● **Exercise brief**:
Could you write out the line containing "sparkle, and shine" and all the lines below it in the data, exactly, through the final one and nothing else?
** Task inputs follows **
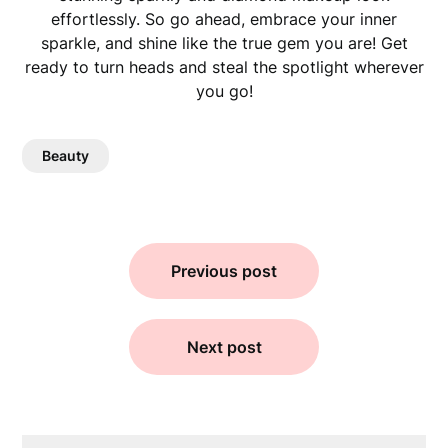
effortlessly. So go ahead, embrace your inner
sparkle, and shine like the true gem you are! Get
ready to turn heads and steal the spotlight wherever
you go!
Beauty
Previous post
Next post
** End of Task inputs **
● **Result of this task**:
sparkle, and shine like the true gem you are! Get
ready to turn heads and steal the spotlight wherever
you go!
Beauty
Previous post
Next post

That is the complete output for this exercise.